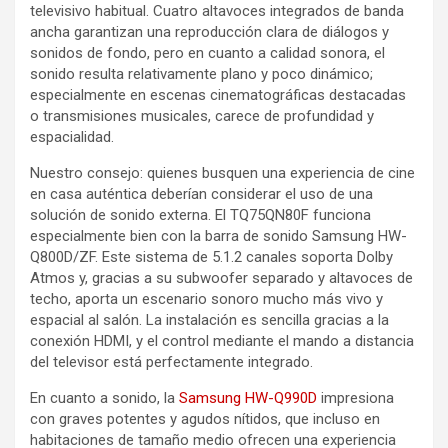
televisivo habitual. Cuatro altavoces integrados de banda
ancha garantizan una reproducción clara de diálogos y
sonidos de fondo, pero en cuanto a calidad sonora, el
sonido resulta relativamente plano y poco dinámico;
especialmente en escenas cinematográficas destacadas
o transmisiones musicales, carece de profundidad y
espacialidad.
Nuestro consejo: quienes busquen una experiencia de cine
en casa auténtica deberían considerar el uso de una
solución de sonido externa. El TQ75QN80F funciona
especialmente bien con la barra de sonido Samsung HW-
Q800D/ZF. Este sistema de 5.1.2 canales soporta Dolby
Atmos y, gracias a su subwoofer separado y altavoces de
techo, aporta un escenario sonoro mucho más vivo y
espacial al salón. La instalación es sencilla gracias a la
conexión HDMI, y el control mediante el mando a distancia
del televisor está perfectamente integrado.
En cuanto a sonido, la
Samsung HW-Q990D
impresiona
con graves potentes y agudos nítidos, que incluso en
habitaciones de tamaño medio ofrecen una experiencia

* * * *

Work request:
The records above should be returned exactly, with only their pictures held back.

Exercise result:
televisivo habitual. Cuatro altavoces integrados de banda
ancha garantizan una reproducción clara de diálogos y
sonidos de fondo, pero en cuanto a calidad sonora, el
sonido resulta relativamente plano y poco dinámico;
especialmente en escenas cinematográficas destacadas
o transmisiones musicales, carece de profundidad y
espacialidad.
Nuestro consejo: quienes busquen una experiencia de cine
en casa auténtica deberían considerar el uso de una
solución de sonido externa. El TQ75QN80F funciona
especialmente bien con la barra de sonido Samsung HW-
Q800D/ZF. Este sistema de 5.1.2 canales soporta Dolby
Atmos y, gracias a su subwoofer separado y altavoces de
techo, aporta un escenario sonoro mucho más vivo y
espacial al salón. La instalación es sencilla gracias a la
conexión HDMI, y el control mediante el mando a distancia
del televisor está perfectamente integrado.
En cuanto a sonido, la
Samsung HW-Q990D
impresiona
con graves potentes y agudos nítidos, que incluso en
habitaciones de tamaño medio ofrecen una experiencia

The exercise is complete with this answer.